Les scènes coupées sont au nombre de trois mais seules deux sont vraiment coupées car la Fin alternative n'a jamais été tournée faute de temps et d'une ambiance science-fiction qui ne conllait pas avec le reste. Dave Gebroe nous en parle simplement en détaillant la première version définie dans le script et, oui, il est habillé cette fois. La Préparation du dîner présente un montage plus long que celui présent dans le film tandis que La Scène d'amour est la version longue d'un court extrait qui passe sur une télé pendant que Denise zappe de chaîne en chaîne.

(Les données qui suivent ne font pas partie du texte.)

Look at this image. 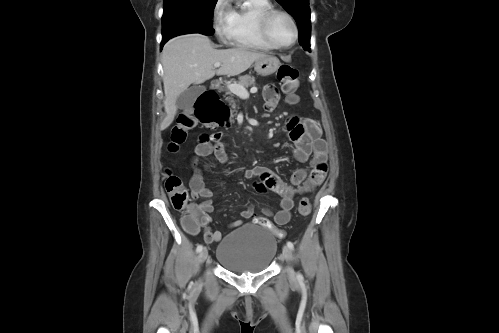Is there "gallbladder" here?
<instances>
[{
  "instance_id": "bac80fb5",
  "label": "gallbladder",
  "mask_w": 499,
  "mask_h": 333,
  "mask_svg": "<svg viewBox=\"0 0 499 333\" xmlns=\"http://www.w3.org/2000/svg\"><path fill=\"white\" fill-rule=\"evenodd\" d=\"M205 89L206 88L204 86H192L186 89L178 96L176 106L179 109H191L198 96L201 95Z\"/></svg>"
}]
</instances>
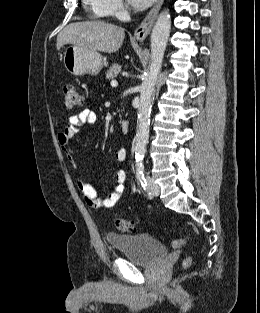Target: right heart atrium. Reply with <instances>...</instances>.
<instances>
[{
    "label": "right heart atrium",
    "instance_id": "obj_1",
    "mask_svg": "<svg viewBox=\"0 0 260 313\" xmlns=\"http://www.w3.org/2000/svg\"><path fill=\"white\" fill-rule=\"evenodd\" d=\"M108 5L109 15L120 17L124 13V4L122 0H106Z\"/></svg>",
    "mask_w": 260,
    "mask_h": 313
}]
</instances>
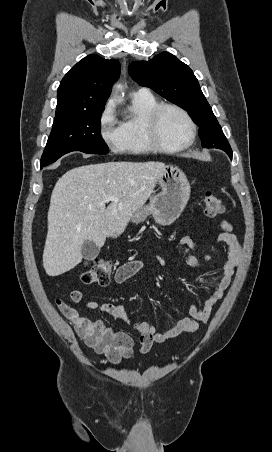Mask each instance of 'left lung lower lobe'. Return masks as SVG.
<instances>
[{
    "instance_id": "left-lung-lower-lobe-1",
    "label": "left lung lower lobe",
    "mask_w": 272,
    "mask_h": 452,
    "mask_svg": "<svg viewBox=\"0 0 272 452\" xmlns=\"http://www.w3.org/2000/svg\"><path fill=\"white\" fill-rule=\"evenodd\" d=\"M228 156L232 159V150L230 148V151L228 152Z\"/></svg>"
}]
</instances>
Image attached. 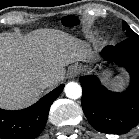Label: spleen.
Returning a JSON list of instances; mask_svg holds the SVG:
<instances>
[{"mask_svg":"<svg viewBox=\"0 0 139 139\" xmlns=\"http://www.w3.org/2000/svg\"><path fill=\"white\" fill-rule=\"evenodd\" d=\"M122 81L121 80H119V81H117V82H115V85L117 86V87H120L121 85H122Z\"/></svg>","mask_w":139,"mask_h":139,"instance_id":"3e777b00","label":"spleen"}]
</instances>
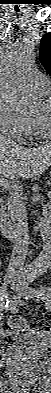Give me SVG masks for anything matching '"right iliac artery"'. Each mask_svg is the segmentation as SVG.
I'll return each instance as SVG.
<instances>
[{
  "instance_id": "right-iliac-artery-1",
  "label": "right iliac artery",
  "mask_w": 51,
  "mask_h": 393,
  "mask_svg": "<svg viewBox=\"0 0 51 393\" xmlns=\"http://www.w3.org/2000/svg\"><path fill=\"white\" fill-rule=\"evenodd\" d=\"M0 301H1V309L8 308V293H7V285L3 284L1 289H0Z\"/></svg>"
}]
</instances>
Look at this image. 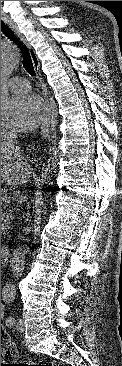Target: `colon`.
I'll use <instances>...</instances> for the list:
<instances>
[{
  "label": "colon",
  "mask_w": 122,
  "mask_h": 366,
  "mask_svg": "<svg viewBox=\"0 0 122 366\" xmlns=\"http://www.w3.org/2000/svg\"><path fill=\"white\" fill-rule=\"evenodd\" d=\"M17 357L16 350L9 341L7 333L1 328V359L15 360ZM11 366H54L49 363L36 365L34 362H24L20 364H11Z\"/></svg>",
  "instance_id": "5ec220e1"
}]
</instances>
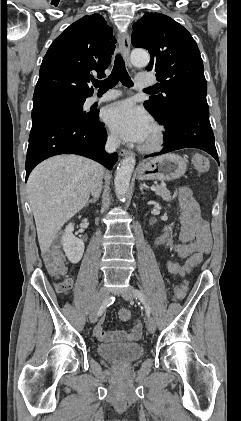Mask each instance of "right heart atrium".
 Listing matches in <instances>:
<instances>
[{
  "instance_id": "obj_1",
  "label": "right heart atrium",
  "mask_w": 241,
  "mask_h": 421,
  "mask_svg": "<svg viewBox=\"0 0 241 421\" xmlns=\"http://www.w3.org/2000/svg\"><path fill=\"white\" fill-rule=\"evenodd\" d=\"M108 140H109V142L111 144H116L117 143V138L113 134H110L109 135Z\"/></svg>"
}]
</instances>
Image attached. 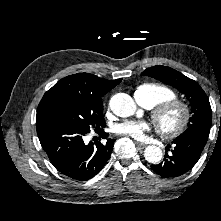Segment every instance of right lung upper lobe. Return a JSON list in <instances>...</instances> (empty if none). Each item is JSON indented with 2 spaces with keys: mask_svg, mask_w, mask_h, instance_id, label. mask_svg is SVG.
<instances>
[{
  "mask_svg": "<svg viewBox=\"0 0 221 221\" xmlns=\"http://www.w3.org/2000/svg\"><path fill=\"white\" fill-rule=\"evenodd\" d=\"M121 79L106 80L89 73H78L58 81L43 96L38 107H43L61 97L79 96L102 101L107 92L113 89Z\"/></svg>",
  "mask_w": 221,
  "mask_h": 221,
  "instance_id": "obj_1",
  "label": "right lung upper lobe"
}]
</instances>
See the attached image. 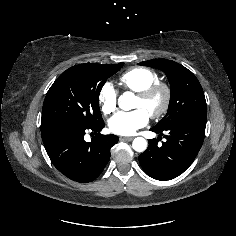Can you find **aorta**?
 I'll list each match as a JSON object with an SVG mask.
<instances>
[{
  "label": "aorta",
  "instance_id": "762f6f07",
  "mask_svg": "<svg viewBox=\"0 0 236 236\" xmlns=\"http://www.w3.org/2000/svg\"><path fill=\"white\" fill-rule=\"evenodd\" d=\"M130 99V93H125L119 97V106L124 107L125 102ZM147 141L143 137H137L132 142V147L137 152H144L147 149Z\"/></svg>",
  "mask_w": 236,
  "mask_h": 236
}]
</instances>
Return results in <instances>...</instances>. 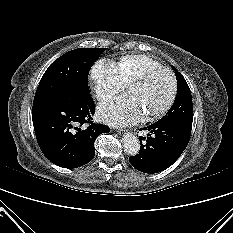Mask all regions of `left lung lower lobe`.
I'll use <instances>...</instances> for the list:
<instances>
[{
  "label": "left lung lower lobe",
  "mask_w": 233,
  "mask_h": 233,
  "mask_svg": "<svg viewBox=\"0 0 233 233\" xmlns=\"http://www.w3.org/2000/svg\"><path fill=\"white\" fill-rule=\"evenodd\" d=\"M143 130L150 132L147 137H143L146 144L141 143L139 153L129 160L135 169L149 174L170 167L185 150L191 134L190 131L165 120H159Z\"/></svg>",
  "instance_id": "obj_1"
}]
</instances>
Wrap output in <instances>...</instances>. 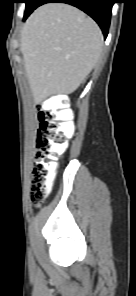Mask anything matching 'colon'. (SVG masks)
Here are the masks:
<instances>
[{"label":"colon","instance_id":"colon-1","mask_svg":"<svg viewBox=\"0 0 136 296\" xmlns=\"http://www.w3.org/2000/svg\"><path fill=\"white\" fill-rule=\"evenodd\" d=\"M70 117L69 112L52 99L40 105V131L36 140L30 193L31 201L35 204L42 203L50 192L58 157L66 151L72 135L73 123Z\"/></svg>","mask_w":136,"mask_h":296}]
</instances>
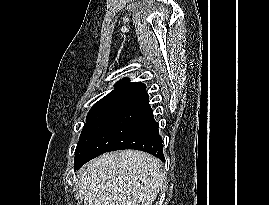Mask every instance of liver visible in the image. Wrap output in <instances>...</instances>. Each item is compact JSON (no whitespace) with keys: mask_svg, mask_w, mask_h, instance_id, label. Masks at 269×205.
<instances>
[{"mask_svg":"<svg viewBox=\"0 0 269 205\" xmlns=\"http://www.w3.org/2000/svg\"><path fill=\"white\" fill-rule=\"evenodd\" d=\"M163 180L159 160L137 150L103 154L78 178L84 205H152Z\"/></svg>","mask_w":269,"mask_h":205,"instance_id":"liver-1","label":"liver"}]
</instances>
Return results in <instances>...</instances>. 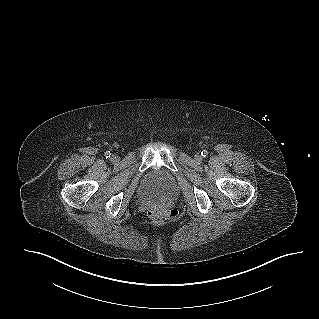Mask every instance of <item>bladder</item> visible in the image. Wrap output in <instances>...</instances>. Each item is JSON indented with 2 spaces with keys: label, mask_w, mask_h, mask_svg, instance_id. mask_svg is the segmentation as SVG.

Les trois segments se déroulent en continu et ne sont pas commentés. Gebroe en parle cependant dans son commentaire audio.

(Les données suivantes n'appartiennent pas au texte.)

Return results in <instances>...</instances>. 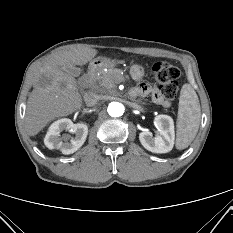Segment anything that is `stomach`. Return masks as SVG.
I'll return each instance as SVG.
<instances>
[{
    "label": "stomach",
    "mask_w": 233,
    "mask_h": 233,
    "mask_svg": "<svg viewBox=\"0 0 233 233\" xmlns=\"http://www.w3.org/2000/svg\"><path fill=\"white\" fill-rule=\"evenodd\" d=\"M114 64L115 62L110 59H106L103 57H97L90 62V68L91 69H102L105 66L112 67Z\"/></svg>",
    "instance_id": "stomach-1"
}]
</instances>
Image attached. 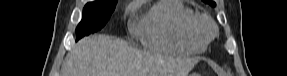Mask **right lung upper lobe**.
Returning a JSON list of instances; mask_svg holds the SVG:
<instances>
[{"label":"right lung upper lobe","instance_id":"cb5924a9","mask_svg":"<svg viewBox=\"0 0 287 76\" xmlns=\"http://www.w3.org/2000/svg\"><path fill=\"white\" fill-rule=\"evenodd\" d=\"M101 1H117V0H96L95 2H101Z\"/></svg>","mask_w":287,"mask_h":76}]
</instances>
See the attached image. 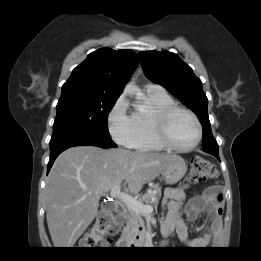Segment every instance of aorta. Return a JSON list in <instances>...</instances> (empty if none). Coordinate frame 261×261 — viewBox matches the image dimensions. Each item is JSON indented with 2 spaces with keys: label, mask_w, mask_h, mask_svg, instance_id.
Instances as JSON below:
<instances>
[{
  "label": "aorta",
  "mask_w": 261,
  "mask_h": 261,
  "mask_svg": "<svg viewBox=\"0 0 261 261\" xmlns=\"http://www.w3.org/2000/svg\"><path fill=\"white\" fill-rule=\"evenodd\" d=\"M125 91L128 92L131 96H133L135 94V92L137 91V88L134 85L129 83V84L126 85ZM135 107L138 110L142 109L141 105H135Z\"/></svg>",
  "instance_id": "1"
}]
</instances>
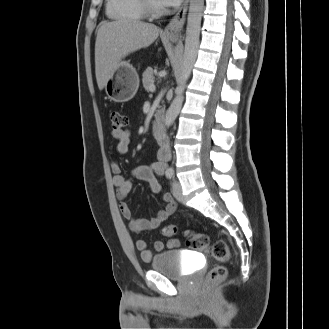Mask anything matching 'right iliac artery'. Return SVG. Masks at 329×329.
<instances>
[{
    "instance_id": "1",
    "label": "right iliac artery",
    "mask_w": 329,
    "mask_h": 329,
    "mask_svg": "<svg viewBox=\"0 0 329 329\" xmlns=\"http://www.w3.org/2000/svg\"><path fill=\"white\" fill-rule=\"evenodd\" d=\"M166 177H167L168 179H171V178L173 177V172H171V171H167V172H166Z\"/></svg>"
}]
</instances>
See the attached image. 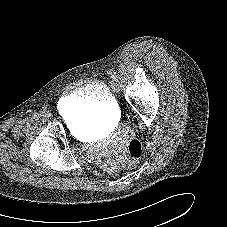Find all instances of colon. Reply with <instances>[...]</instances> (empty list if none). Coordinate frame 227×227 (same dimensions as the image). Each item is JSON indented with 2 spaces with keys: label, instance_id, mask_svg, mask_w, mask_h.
Here are the masks:
<instances>
[{
  "label": "colon",
  "instance_id": "1",
  "mask_svg": "<svg viewBox=\"0 0 227 227\" xmlns=\"http://www.w3.org/2000/svg\"><path fill=\"white\" fill-rule=\"evenodd\" d=\"M142 155V145L138 140H131L128 144L126 167L134 166Z\"/></svg>",
  "mask_w": 227,
  "mask_h": 227
}]
</instances>
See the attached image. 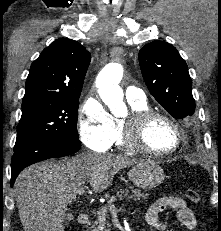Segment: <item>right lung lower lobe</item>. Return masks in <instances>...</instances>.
Here are the masks:
<instances>
[{"label":"right lung lower lobe","mask_w":221,"mask_h":231,"mask_svg":"<svg viewBox=\"0 0 221 231\" xmlns=\"http://www.w3.org/2000/svg\"><path fill=\"white\" fill-rule=\"evenodd\" d=\"M81 148V142L67 139H43L34 141L14 151L11 162V181L13 186L18 174L27 166L50 158L71 155Z\"/></svg>","instance_id":"1"}]
</instances>
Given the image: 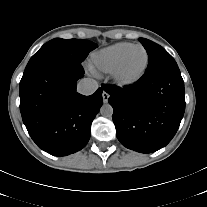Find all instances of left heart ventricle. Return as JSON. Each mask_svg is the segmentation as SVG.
Returning a JSON list of instances; mask_svg holds the SVG:
<instances>
[{"mask_svg": "<svg viewBox=\"0 0 207 207\" xmlns=\"http://www.w3.org/2000/svg\"><path fill=\"white\" fill-rule=\"evenodd\" d=\"M144 63V51L141 48L133 49L123 65L122 75L125 77L136 75L142 69Z\"/></svg>", "mask_w": 207, "mask_h": 207, "instance_id": "left-heart-ventricle-1", "label": "left heart ventricle"}]
</instances>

Le Making Of dure presque onze minutes et nous présente d'abord les vrais Denise et Danny sous forme de photos commentées par Gebroe. Ils sont beaux et amoureux mais le monologue reprend celui de l'introduction du commentaire audio ce qui crée un léger sentiment de répétition. Ceci étant dit, le spectateur curieux de suppléments sera sans doute plus désireux de regarder ceux-ci juste après le film et se garder le commentaire audio pour une autre fois. Quoi qu'il en soit, ce passage a entièrement sa place ici, renforçant le côté tragique de l'histoire. Gebroe évoquera ensuite sa passion mais les images d'une conversation téléphonique avec un acteur récalcitrant qui finit par lui raccrocher au nez en disent bien plus long que des milliers de mots… Nous découvrons également les préparatifs de différentes scènes pas toujours faciles à tourner ainsi que quelques effets spéciaux.
Pour le bêtisier, on aura vu plus drôle et il s'agit surtout de prises ratées. Les essais respectifs de Tracy Coogan et Graham Sibley sont très sympathiques à regarder car on se rend compte qu'ils avaient trouvé leurs marques dès le départ. Sibley a d'ailleurs passé son essai avec Coogan et il ne fait aucun doute que tout collait entre eux dès le départ.

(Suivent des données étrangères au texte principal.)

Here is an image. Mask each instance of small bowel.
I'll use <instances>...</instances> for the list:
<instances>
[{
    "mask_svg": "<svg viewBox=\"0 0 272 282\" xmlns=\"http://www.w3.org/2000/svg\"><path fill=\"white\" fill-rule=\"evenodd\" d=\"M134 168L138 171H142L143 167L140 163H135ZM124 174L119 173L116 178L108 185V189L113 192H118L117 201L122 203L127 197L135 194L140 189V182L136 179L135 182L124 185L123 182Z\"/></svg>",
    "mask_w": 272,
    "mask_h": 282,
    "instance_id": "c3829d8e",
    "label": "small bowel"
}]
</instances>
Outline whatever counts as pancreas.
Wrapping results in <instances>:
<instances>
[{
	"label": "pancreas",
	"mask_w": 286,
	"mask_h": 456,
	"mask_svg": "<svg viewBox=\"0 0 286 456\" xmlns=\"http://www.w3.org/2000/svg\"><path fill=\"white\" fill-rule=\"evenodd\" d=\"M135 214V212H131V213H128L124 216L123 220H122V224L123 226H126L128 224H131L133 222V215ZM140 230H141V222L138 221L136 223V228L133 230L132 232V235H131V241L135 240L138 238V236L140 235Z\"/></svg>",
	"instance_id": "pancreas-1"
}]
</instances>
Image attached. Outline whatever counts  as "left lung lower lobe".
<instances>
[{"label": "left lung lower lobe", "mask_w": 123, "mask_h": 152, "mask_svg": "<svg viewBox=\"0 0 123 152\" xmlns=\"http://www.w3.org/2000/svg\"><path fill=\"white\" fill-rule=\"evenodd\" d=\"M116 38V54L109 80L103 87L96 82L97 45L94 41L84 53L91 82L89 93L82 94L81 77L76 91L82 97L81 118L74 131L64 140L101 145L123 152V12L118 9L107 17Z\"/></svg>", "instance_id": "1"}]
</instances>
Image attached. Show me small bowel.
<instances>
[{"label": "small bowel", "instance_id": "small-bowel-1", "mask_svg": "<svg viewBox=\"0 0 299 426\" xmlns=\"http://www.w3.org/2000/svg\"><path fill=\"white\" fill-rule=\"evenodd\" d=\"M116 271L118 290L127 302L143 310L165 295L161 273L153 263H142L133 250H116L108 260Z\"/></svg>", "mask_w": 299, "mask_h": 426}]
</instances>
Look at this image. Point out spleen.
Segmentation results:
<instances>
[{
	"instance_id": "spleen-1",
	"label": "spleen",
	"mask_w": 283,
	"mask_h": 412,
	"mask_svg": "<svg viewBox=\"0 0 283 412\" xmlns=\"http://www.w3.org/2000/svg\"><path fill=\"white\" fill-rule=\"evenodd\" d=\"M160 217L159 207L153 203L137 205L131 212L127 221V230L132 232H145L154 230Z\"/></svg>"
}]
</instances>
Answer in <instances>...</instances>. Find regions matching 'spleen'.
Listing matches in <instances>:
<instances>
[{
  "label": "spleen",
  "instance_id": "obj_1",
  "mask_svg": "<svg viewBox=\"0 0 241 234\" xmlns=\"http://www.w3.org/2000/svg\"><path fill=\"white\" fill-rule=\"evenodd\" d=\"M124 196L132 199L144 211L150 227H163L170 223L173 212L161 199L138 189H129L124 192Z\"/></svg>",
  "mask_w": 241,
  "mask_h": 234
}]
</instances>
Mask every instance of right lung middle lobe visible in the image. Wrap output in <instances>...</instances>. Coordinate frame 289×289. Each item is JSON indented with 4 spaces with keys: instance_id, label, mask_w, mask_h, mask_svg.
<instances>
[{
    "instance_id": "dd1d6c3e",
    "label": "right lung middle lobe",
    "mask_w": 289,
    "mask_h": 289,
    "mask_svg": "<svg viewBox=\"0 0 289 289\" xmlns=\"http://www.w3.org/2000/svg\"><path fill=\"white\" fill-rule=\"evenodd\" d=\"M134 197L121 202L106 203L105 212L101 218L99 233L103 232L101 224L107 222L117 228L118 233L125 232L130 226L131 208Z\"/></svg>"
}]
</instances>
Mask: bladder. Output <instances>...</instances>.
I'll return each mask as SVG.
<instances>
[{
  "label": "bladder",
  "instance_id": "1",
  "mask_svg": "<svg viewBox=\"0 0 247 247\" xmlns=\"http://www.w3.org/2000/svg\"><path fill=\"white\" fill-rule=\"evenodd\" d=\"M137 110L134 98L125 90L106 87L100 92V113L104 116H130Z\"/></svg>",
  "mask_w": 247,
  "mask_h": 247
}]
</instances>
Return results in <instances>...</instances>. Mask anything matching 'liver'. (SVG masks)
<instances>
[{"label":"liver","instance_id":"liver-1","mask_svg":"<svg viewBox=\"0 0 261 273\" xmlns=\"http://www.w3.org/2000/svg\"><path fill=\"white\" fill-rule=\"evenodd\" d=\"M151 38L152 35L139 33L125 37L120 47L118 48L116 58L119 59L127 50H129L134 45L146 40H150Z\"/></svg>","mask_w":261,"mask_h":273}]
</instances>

La première bande annonce donne le choix entre le doublage français et la version originale. Cependant, la seconde est seulement présentée en version originale et s'apparente plus à un teaser du fait de sa courte durée (moins d'une minute) et de son ambiance plus mystérieuse. On termine par une galerie de photos peu fournie qui est un mélange de photos de plateau et d'images du film. On peut admirer quelques effets spéciaux en gros plan dont le zombie sympathique qui sort de l'eau et contamine Danny.
Une solide maîtrise technique ainsi qu'une histoire crédible contribuent à faire de ce ZOMBIE HONEYMOON une agréable addition au genre. A l'instar de MONSTER MAN, il ne faut pas s'attendre à une ambiance horrifique pure sans quoi, la déception risque de poindre. Mais pour peu que vous ayez le coeur ouvert aux belles histoires teintées de désespoir, ce film remplit honorablement son contrat.